Goal is 'safety, security'

"Our primary concern is always to provide a safe and healthy environment for all of our students, employees and visitors," said Dr. Curtis Johnson, Associate Vice President for Administration, who is in charge of Emergency Management. "Safety on our campus is priority number one, and with the new policy, we want to ensure that our students, faculty and staff are safe at all times."

"Failure to comply with the new policy," the school said, "may result in employee disciplinary action, student judicial action or removal from University property."

For the new badges, the design and the technology changed; a built-in chip not only can restrict a student's access to certain parts of the campus but can also enable them to be tracked when they enter different buildings.

"That gives us another arm to aide our students in identifying potential problems on the campus," Dr. Curtis Johnson said.

The university says it has made the change because of a rash of campus criminal activity. In the fall, there were several incidents of vandalism; in January, there was a shooting near one of the dorms (the victim was not a student of the university).

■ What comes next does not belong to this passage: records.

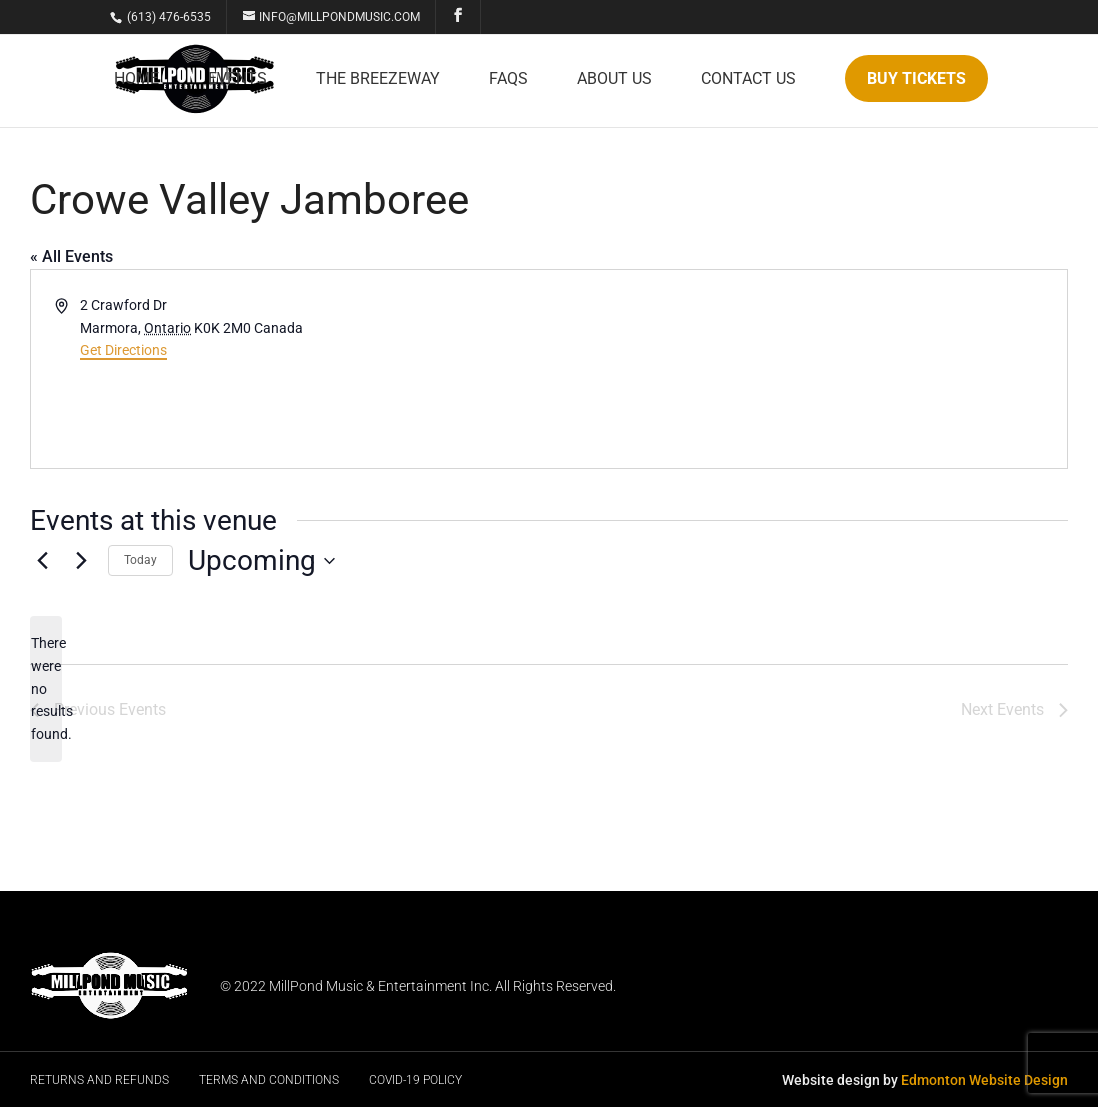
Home (136, 80)
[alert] (46, 688)
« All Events (71, 256)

"It's important that we all know who's a student for our own personal safety," junior Thomme Davis said. "A lot of students don't understand why we're getting this or they find it annoying."

The school's ID policy also applies to off-campus university events, reports said.

'End of privacy as we know it'

Some experts say privacy issues, in this case (and most others), should take a back seat to public safety.

"Security is always the first concern. Privacy is a distant second. What good is privacy when a student is in the hospital as a result of crime?" personal security and identity theft expert Robert Siciliano told Natural News.

"Everywhere you go there is a privacy advocate screaming to protect your privacy. Privacy advocates, bless them, are a dying breed," he continued. "They fight for whatever privacy rights there are left and do their best to remain watchdogs. If your gig is privacy, my guess is you have lost all your hair and are popping Prozac to relieve the stress of today's anti-private society. And you are fully employed and very, very, busy."

Siciliano added, "Privacy is an illusion. The focus today should be security, not privacy."

But Dr. Vincenzo Sainato, Ph.D., an associate professor of criminology at City University in Seattle, disagrees. He says taking the extraordinary measure of forcing students to carry traceable IDs is not a solution.

"Not even remotely," he told Natural News in an email. "There is no empirical research that objectively supports the notion that this will somehow increase campus safety."

"This is a huge concern to me," he continued. "This type of measure will have a chilling effect on privacy and freedom. It is the kind of 'dataveillance' that will eliminate our right for anonymity -- which is subsumed into the First Amendment and guarantees our right to freely associate without intervention, so long as those associations are lawful."